In seguito alla riformulazione dell’art. 360 c.p.c., comma 1, n. 5, disposta dal D.L. n. 83 del 2012, art. 54, conv., con modif., dalla L. n. 134 del 2012, non è più deducibile quale vizio di legittimità il semplice difetto di sufficienza della motivazione, ma i provvedimenti giudiziari non si sottraggono all’obbligo di motivazione previsto in via generale dall’art. 111 Cost., comma 6 e, nel processo civile, dall’art. 132 c.p.c., comma 2, n. 4. Tale obbligo è violato qualora la motivazione sia totalmente mancante o meramente apparente, ovvero essa risulti del tutto inidonea ad assolvere alla funzione specifica di esplicitare le ragioni della decisione e, in tal caso, si concreta una nullità processuale deducibile in sede di legittimità ai sensi dell’art. 360 c.p.c., comma 1, n. 4 (fra le tante Cass. 25 settembre 2018, n. 22598; 12 ottobre 2017, n. 23940).

Con il quarto motivo si denuncia violazione e falsa applicazione dell’art. 1933 c.c. ai sensi dell’art. 360 c.p.c., comma 1, n. 3, ed in subordine dell’art. 132 c.p.c., n. 4 e art. 111 Cost., ai sensi dell’art. 360 c.p.c., comma 1, n. 4, nonchè in ulteriore subordine dell’art. 2727 c.c., ai sensi dell’art. 360 c.p.c., comma 1, n. 3. Osserva il ricorrente che il mutuante era l’organizzatore e partecipante al gioco e che in modo inconciliabile si afferma in sentenza che Cava era l’organizzatrice del gioco e che non avrebbe avuto interesse all’attuazione del gioco.

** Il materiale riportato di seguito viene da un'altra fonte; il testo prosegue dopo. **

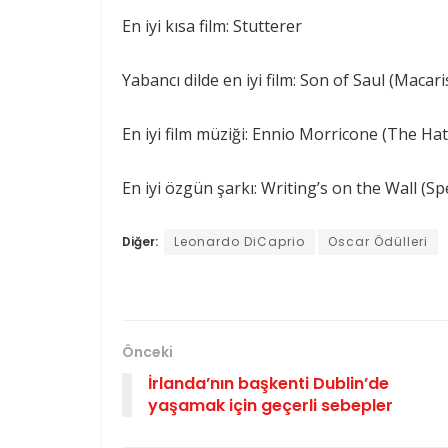
En iyi kısa film: Stutterer
Yabancı dilde en iyi film: Son of Saul (Macari
En iyi film müziği: Ennio Morricone (The Hat
En iyi özgün şarkı: Writing’s on the Wall (Sp
Diğer:
Leonardo DiCaprio
Oscar Ödülleri
Önceki
İrlanda’nın başkenti Dublin’de
yaşamak için geçerli sebepler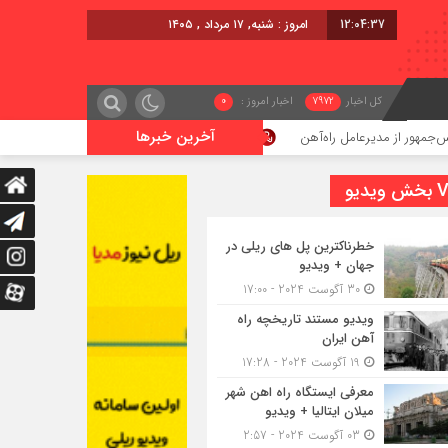
12:04:38
امروز : شنبه, ۱۷ مرداد , ۱۴۰۵
کل اخبار
7972
اخبار امروز :
0
آخرین خبرها
یرعامل راه‌آهن
اعزام قطار فوق‌العاده کرمان – خرمشهر
یدیو
خطرناکترین پل های ریلی در
جهان + ویدیو
30 آگوست 2024 - 17:00
ویدیو مستند تاریخچه راه
آهن ایران
19 آگوست 2024 - 17:28
معرفی ایستگاه راه اهن شهر
میلان ایتالیا + ویدیو
03 آگوست 2024 - 2:57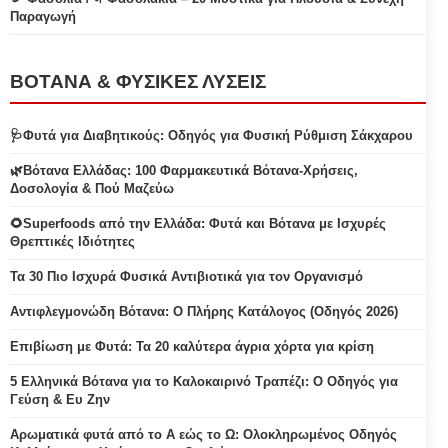
Παραγωγή
ΒΟΤΑΝΑ & ΦΥΣΙΚΕΣ ΛΥΣΕΙΣ
🩺Φυτά για Διαβητικούς: Οδηγός για Φυσική Ρύθμιση Σάκχαρου
🌿Βότανα Ελλάδας: 100 Φαρμακευτικά Βότανα-Χρήσεις,
Δοσολογία & Πού Μαζεύω
🌻Superfoods από την Ελλάδα: Φυτά και Βότανα με Ισχυρές
Θρεπτικές Ιδιότητες
Τα 30 Πιο Ισχυρά Φυσικά Αντιβιοτικά για τον Οργανισμό
Αντιφλεγμονώδη Βότανα: Ο Πλήρης Κατάλογος (Οδηγός 2026)
Επιβίωση με Φυτά: Τα 20 καλύτερα άγρια χόρτα για κρίση
5 Ελληνικά Βότανα για το Καλοκαιρινό Τραπέζι: Ο Οδηγός για
Γεύση & Ευ Ζην
Αρωματικά φυτά από το Α εώς το Ω: Ολοκληρωμένος Οδηγός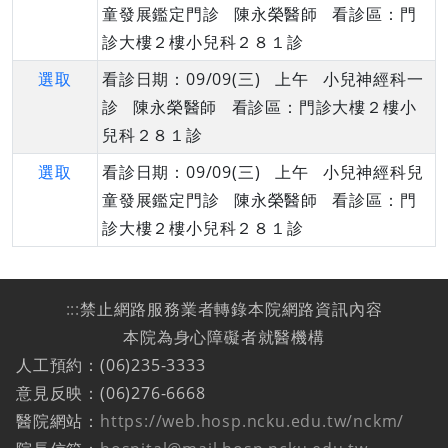
童發展鑑定門診 陳永榮醫師 看診區：門
診大樓２樓小兒科２８１診
選取
看診日期：09/09(三) 上午 小兒神經科一
診 陳永榮醫師 看診區：門診大樓２樓小
兒科２８１診
選取
看診日期：09/09(三) 上午 小兒神經科兒
童發展鑑定門診 陳永榮醫師 看診區：門
診大樓２樓小兒科２８１診
:::
禁止網路服務業者轉錄本院網路資訊內容
本院為身心障礙者就醫機構
人工預約：(06)235-3333
意見反映：(06)276-6668
醫院網站：
https://web.hosp.ncku.edu.tw/nckm/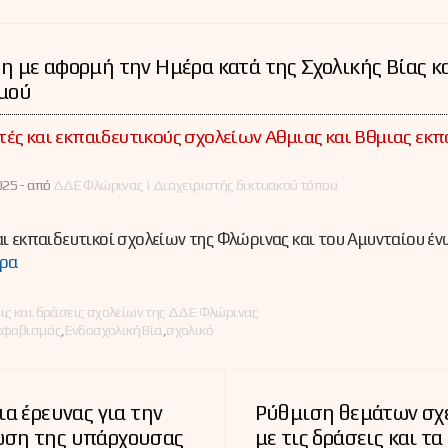
 με αφορμή την Ημέρα κατά της Σχολικής Βίας κ
μού
ές και εκπαιδευτικούς σχολείων Αθμιας και Βθμιας εκ
ύ
25 -
από
ΔΔΕ Φλώρινας | Διαχειριστής δικτυακού τόπου
ι εκπαιδευτικοί σχολείων της Φλώρινας και του Αμυνταίου έ
ρα
ες
ις και δράσεις σχολείων της ΔΔΕ Φλώρινας
κφοβισμός
,
Ενδοσχολική Βία
,
σχολικό
ια έρευνας για την
Ρύθμιση θεμάτων σχ
ση της υπάρχουσας
με τις δράσεις και τα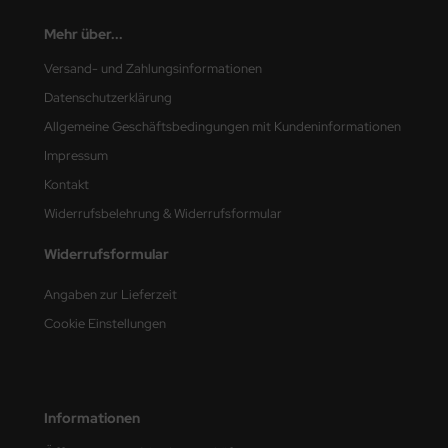
Mehr über...
nu-Beemax
Versand- und Zahlungsinformationen
nda-Hobby
Datenschutzerklärung
gasus Hobbies
Allgemeine Geschäftsbedingungen mit Kundeninformationen
Impressum
atz Nunu
Kontakt
usmodel
Widerrufsbelehrung & Widerrufsformular
ar Lights
Widerrufsformular
Angaben zur Lieferzeit
ntos Model
Cookie Einstellungen
vell
ich.Models
Informationen
den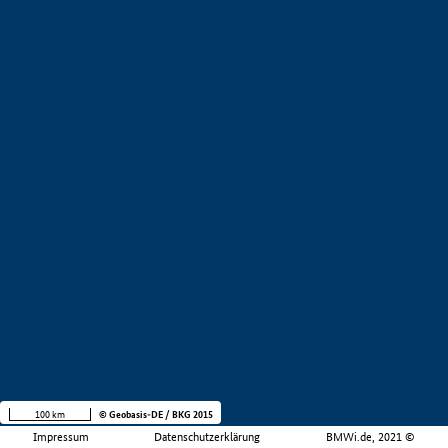
100 km
© Geobasis-DE / BKG 2015
Impressum
Datenschutzerklärung
BMWi.de, 2021 ©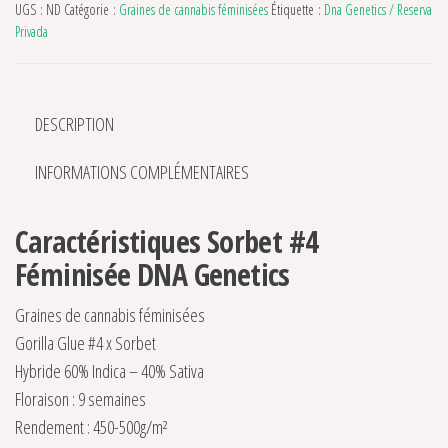
UGS :
ND
Catégorie :
Graines de cannabis féminisées
Étiquette :
Dna Genetics / Reserva
Privada
DESCRIPTION
INFORMATIONS COMPLÉMENTAIRES
Caractéristiques Sorbet #4
Féminisée DNA Genetics
Graines de cannabis féminisées
Gorilla Glue #4 x Sorbet
Hybride 60% Indica – 40% Sativa
Floraison : 9 semaines
Rendement : 450-500g/m²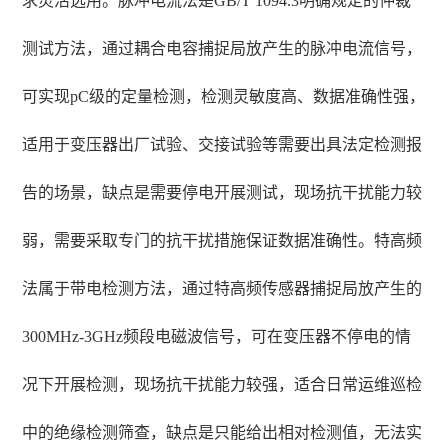
求灵活选用。脉冲电流法是GB/T 1094.3明确规定的仲裁
测试方法，通过耦合电容捕捉局放产生的脉冲电流信号，
可实现pC级的定量检测，检测灵敏度高、数据准确性强，
适用于变压器出厂试验、交接试验等需要出具法定检测报
告的场景，缺点是需要停电开展测试，现场抗干扰能力较
弱，需要采取专门的抗干扰措施保证数据准确性。特高频
法属于带电检测方法，通过特高频传感器捕捉局放产生的
300MHz-3GHz频段电磁波信号，可在变压器不停电的情
况下开展检测，现场抗干扰能力较强，适合日常运维巡检
中的绝缘检测筛查，缺点是只能给出相对检测值，无法实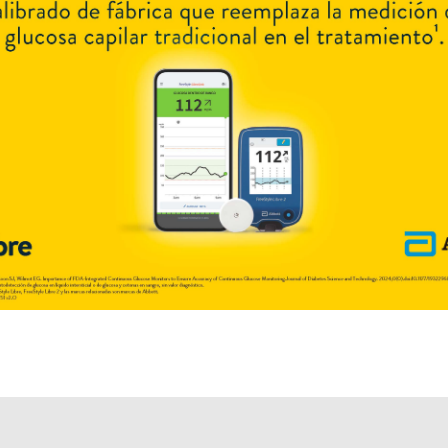
producido por
Adium
y cuenta con 6 presentaciones disponibles.
Explorar más
Otros productos con
cenobamato
Otros productos de
Adium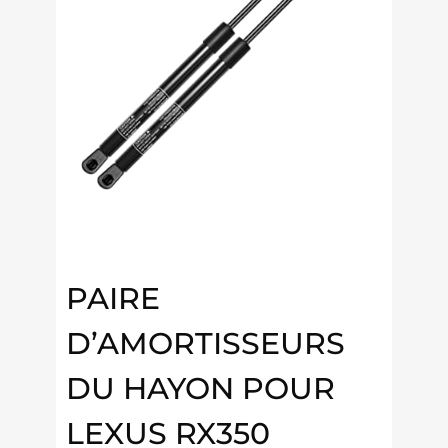
PAIRE
D’AMORTISSEURS
DU HAYON POUR
LEXUS RX350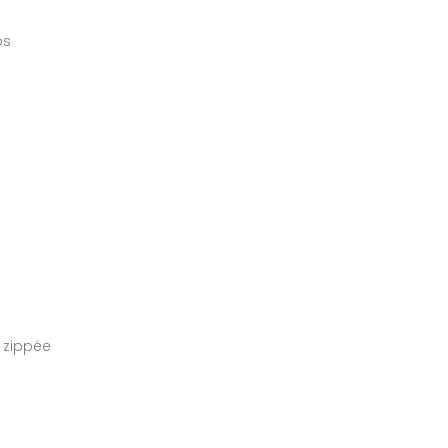
os
 zippée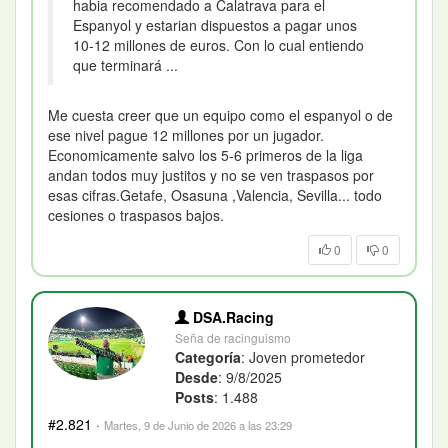
habia recomendado a Calatrava para el
Espanyol y estarian dispuestos a pagar unos
10-12 millones de euros. Con lo cual entiendo
que terminará ...
Me cuesta creer que un equipo como el espanyol o de
ese nivel pague 12 millones por un jugador.
Economicamente salvo los 5-6 primeros de la liga
andan todos muy justitos y no se ven traspasos por
esas cifras.Getafe, Osasuna ,Valencia, Sevilla... todo
cesiones o traspasos bajos.
0
0
DSA.Racing
Seña de racinguismo
Categoría
: Joven prometedor
Desde
: 9/8/2025
Posts
: 1.488
#2.821
·
Martes, 9 de Junio de 2026 a las 23:29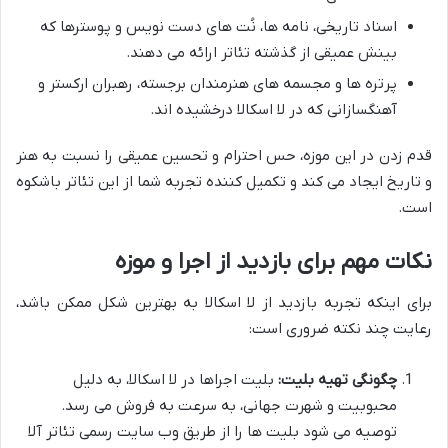
اسناد تاریخی، نامه ها، نُت های دست نویس و پوسترها که
بینش عمیقی از گذشته تئاتر ارائه می دهند.
پرتره ها و مجسمه های هنرمندان برجسته، رهبران ارکستر و
آهنگسازانی که در لا اسکالا درخشیده اند.
قدم زدن در این موزه، حس احترام و تحسین عمیقی را نسبت به هنر
و تاریخ ایجاد می کند و تکمیل کننده تجربه شما از این تئاتر باشکوه
است.
نکات مهم برای بازدید از اجرا و موزه
برای اینکه تجربه بازدید از لا اسکالا به بهترین شکل ممکن باشد،
رعایت چند نکته ضروری است:
چگونگی تهیه بلیت:
بلیت اجراها در لا اسکالا، به دلیل
محبوبیت و شهرت جهانی، به سرعت به فروش می رسد.
توصیه می شود بلیت ها را از طریق وب سایت رسمی تئاتر آلا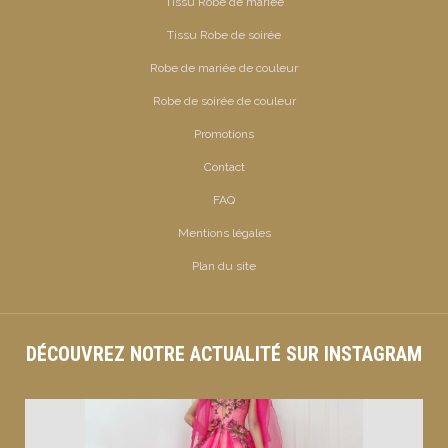
Tissu Robe de mariée
Tissu Robe de soirée
Robe de mariée de couleur
Robe de soirée de couleur
Promotions
Contact
FAQ
Mentions légales
Plan du site
DÉCOUVREZ NOTRE ACTUALITÉ SUR INSTAGRAM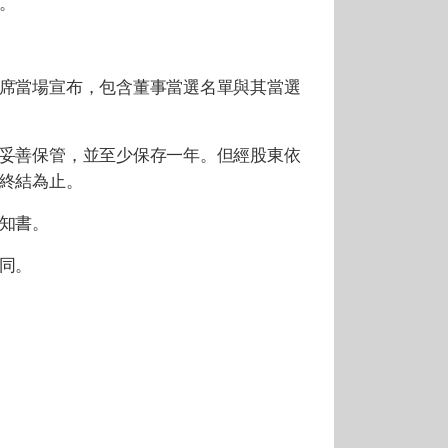
。
席當場宣布，包含董事當選名單與其當選
妥善保管，並至少保存一年。但經股東依
終結為止。
知書。
同。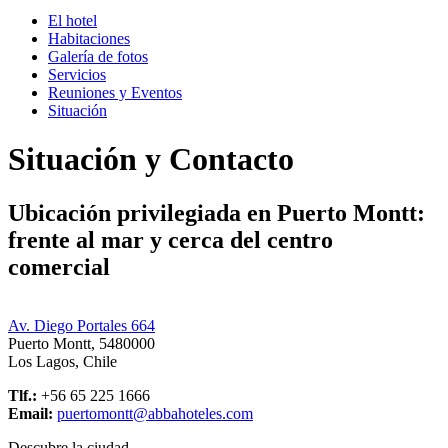
El hotel
Habitaciones
Galería de fotos
Servicios
Reuniones y Eventos
Situación
Situación y Contacto
Ubicación privilegiada en Puerto Montt:
frente al mar y cerca del centro
comercial
Av. Diego Portales 664
Puerto Montt, 5480000
Los Lagos, Chile
Tlf.:
+56 65 225 1666
Email:
puertomontt@abbahoteles.com
Descubre la ciudad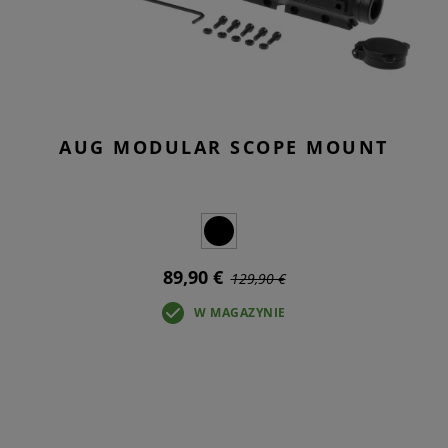
AUG MODULAR SCOPE MOUNT
89,90 €
129,90 €
W MAGAZYNIE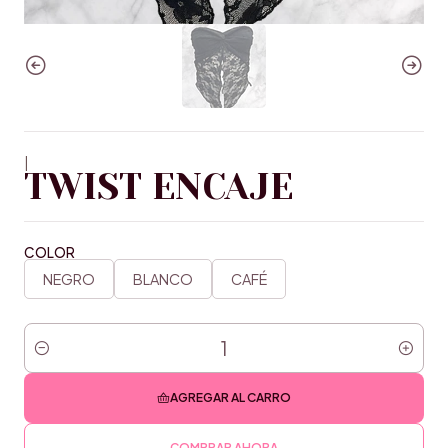
|
TWIST ENCAJE
COLOR
NEGRO
BLANCO
CAFÉ
Cantidad
AGREGAR AL CARRO
COMPRAR AHORA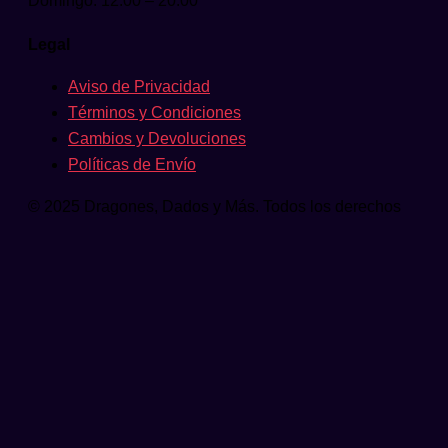
Domingo: 12:00 – 20:00
Legal
Aviso de Privacidad
Términos y Condiciones
Cambios y Devoluciones
Políticas de Envío
© 2025 Dragones, Dados y Más. Todos los derechos
reservados.
Comienza a escribir y presiona Intro para
buscar
Buscar...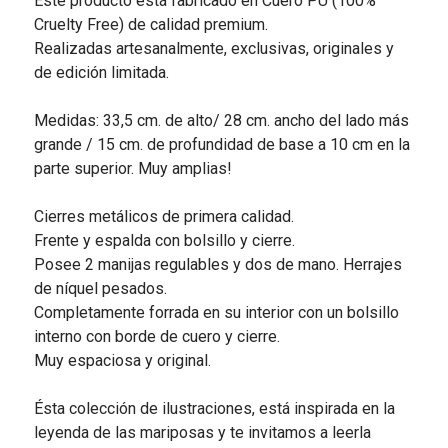
Este producto está fabricado en Cuero PU (100%
Cruelty Free) de calidad premium.
Realizadas artesanalmente, exclusivas, originales y
de edición limitada.
Medidas: 33,5 cm. de alto/ 28 cm. ancho del lado más
grande / 15 cm. de profundidad de base a 10 cm en la
parte superior. Muy amplias!
Cierres metálicos de primera calidad.
Frente y espalda con bolsillo y cierre.
Posee 2 manijas regulables y dos de mano. Herrajes
de níquel pesados.
Completamente forrada en su interior con un bolsillo
interno con borde de cuero y cierre.
Muy espaciosa y original.
Ésta colección de ilustraciones, está inspirada en la
leyenda de las mariposas y te invitamos a leerla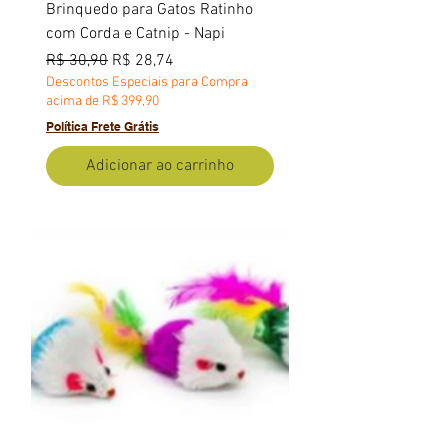
Brinquedo para Gatos Ratinho
com Corda e Catnip - Napi
Preço normal
Preço promocional
R$ 30,90
R$ 28,74
Descontos Especiais para Compra
acima de R$ 399,90
Política Frete Grátis
Adicionar ao carrinho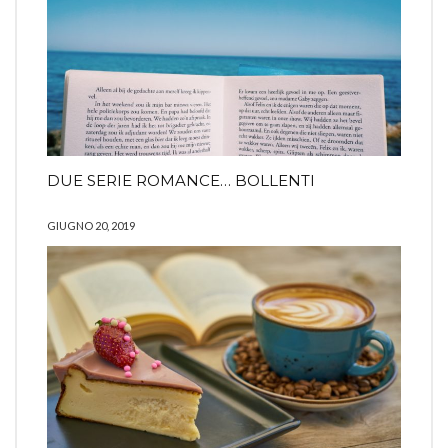
DUE SERIE ROMANCE… BOLLENTI
GIUGNO 20, 2019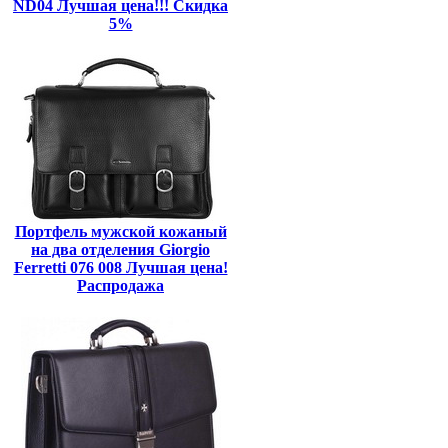
ND04 Лучшая цена!!! Скидка
5%
Портфель мужской кожаный
на два отделения Giorgio
Ferretti 076 008 Лучшая цена!
Распродажа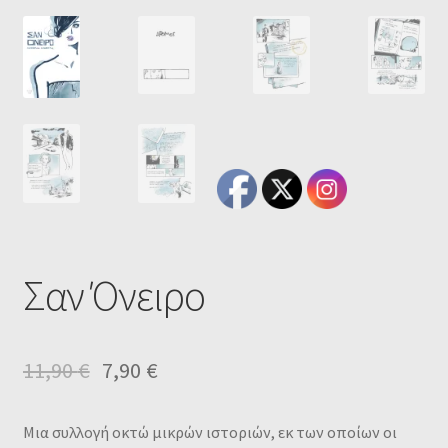
Σαν Όνειρο
11,90
€
7,90
€
Μια συλλογή οκτώ μικρών ιστοριών, εκ των οποίων οι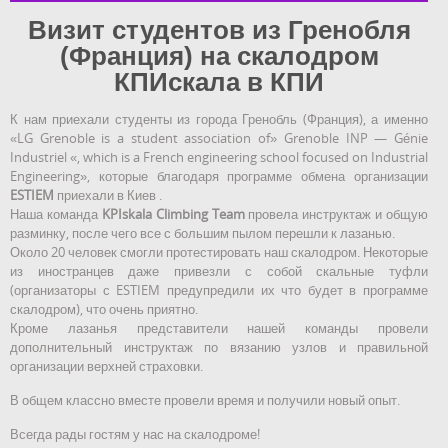
Визит студентов из Гренобля
(Франция) на скалодром
КПИскала в КПИ
К нам приехали студенты из города Гренобль (Франция), а именно
«LG Grenoble is a student association of» Grenoble INP — Génie
Industriel «, which is a French engineering school focused on Industrial
Engineering», которые благодаря программе обмена организации
ESTIEM
приехали в Киев .
Наша команда
KPIskala Climbing Team
провела инструктаж и общую
разминку, после чего все с большим пылом перешли к лазанью.
Около 20 человек смогли протестировать наш скалодром. Некоторые
из иностранцев даже привезли с собой скальные туфли
(организаторы с ESTIEM предупредили их что будет в программе
скалодром), что очень приятно.
Кроме лазанья представители нашей команды провели
дополнительный инструктаж по вязанию узлов и правильной
организации верхней страховки.
В общем классно вместе провели время и получили новый опыт.
Всегда рады гостям у нас на скалодроме!
1 / 5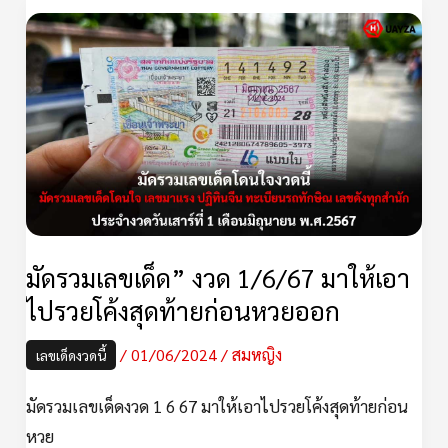
มัด
รวม
เลข
เด็ด”
งวด
1/6/67
มา
ให้
เอา
มัดรวมเลขเด็ด” งวด 1/6/67 มาให้เอา
ไป
ไปรวยโค้งสุดท้ายก่อนหวยออก
รวย
/
01/06/2024
/
สมหญิง
เลขเด็ดงวดนี้
โค้ง
สุดท้าย
มัดรวมเลขเด็ดงวด 1 6 67 มาให้เอาไปรวยโค้งสุดท้ายก่อน
ก่อน
หวย
หวย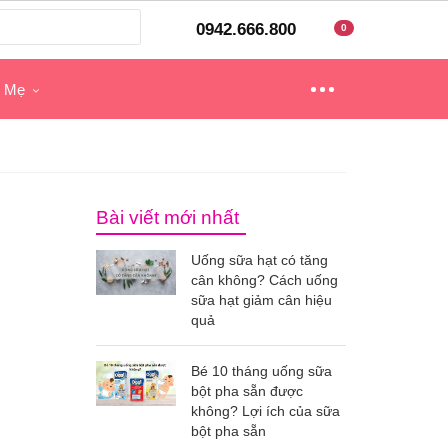
0942.666.800
0
o Mẹ
Bài viết mới nhất
Uống sữa hạt có tăng
cân không? Cách uống
sữa hạt giảm cân hiệu
quả
Bé 10 tháng uống sữa
bột pha sẵn được
không? Lợi ích của sữa
bột pha sẵn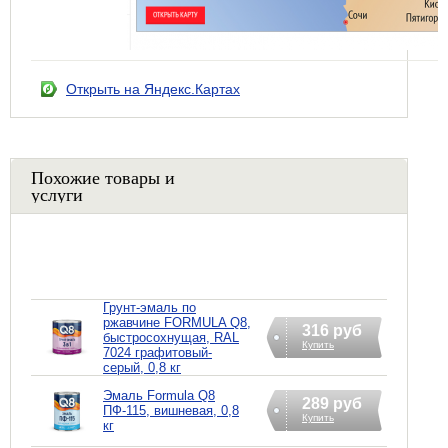
Открыть на Яндекс.Картах
Похожие товары и
услуги
Грунт-эмаль по
ржавчине FORMULA Q8,
316 руб
быстросохнущая, RAL
Купить
7024 графитовый-
серый, 0,8 кг
Эмаль Formula Q8
289 руб
ПФ-115, вишневая, 0,8
Купить
кг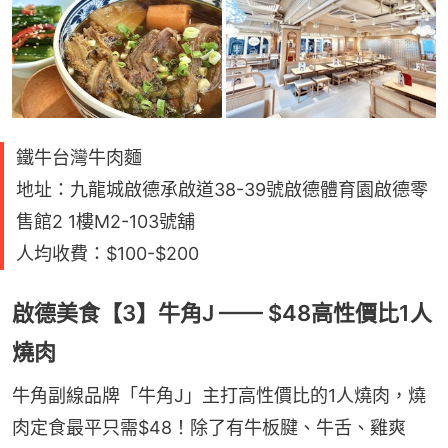
鐵牛台灣牛肉麵
地址：九龍城啟德承啟道38-39號啟德體育園啟德零
售館2 1樓M2-103號舖
人均收費：$100-$200
啟德美食【3】牛角J —— $48高性價比1人
燒肉
牛角副線品牌「牛角J」主打高性價比的1人燒肉，燒
肉定食最平只需$48！除了有牛板腱、牛舌、雞爽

Aggiunge che dal fatto noto che Cava fosse l’organizzatrice del gioco doveva ricavarsi il fatto ignoto che il finanziatore aveva un interesse diretto all’attuazione del gioco medesimo.

L’accoglimento del precedente motivo determina l’assorbimento del motivo.

Il ricorrente ha sollecitato nella memoria ai sensi dell’art. 378 c.p.c., l’esercizio del potere di cancellazione di espressione sconveniente od offensivo, ed in particolare l’uso dell’aggettivo “capzioso”. Non può essere disposta, ai sensi dell’art. 89 c.p.c., la cancellazione delle parole che non risultino dettate da un passionale e incomposto intento dispregiativo, essendo ben possibile che nell’esercizio del diritto di difesa il giudizio sulla reciproca condotta possa investire anche il profilo della moralità, senza tuttavia eccedere le esigenze difensive o colpire la scarsa attendibilità delle affermazioni della controparte (fra le tante da ultimo Cass. 18 ottobre 2016, n. 21031). Avuto riguardo al contesto in cui risulta inserita, l’espressione adoperata non può essere qualificata offensiva dell’altrui reputazione in quanto, pur rientrando in modo piuttosto graffiante nell’esercizio del diritto di difesa, non si rivela lesiva della dignità umana e professionale dell’avversario.

P.Q.M.

accoglie il terzo motivo di ricorso, rigetta il primo ed il secondo motivo e dichiara assorbito l’ultimo motivo; cassa la sentenza in relazione al motivo accolto; rinvia alla Corte di appello di Torino in diversa composizione, cui demanda di provvedere anche sulle spese del giudizio di legittimità.

Così deciso in Roma, il 12 giugno 2019.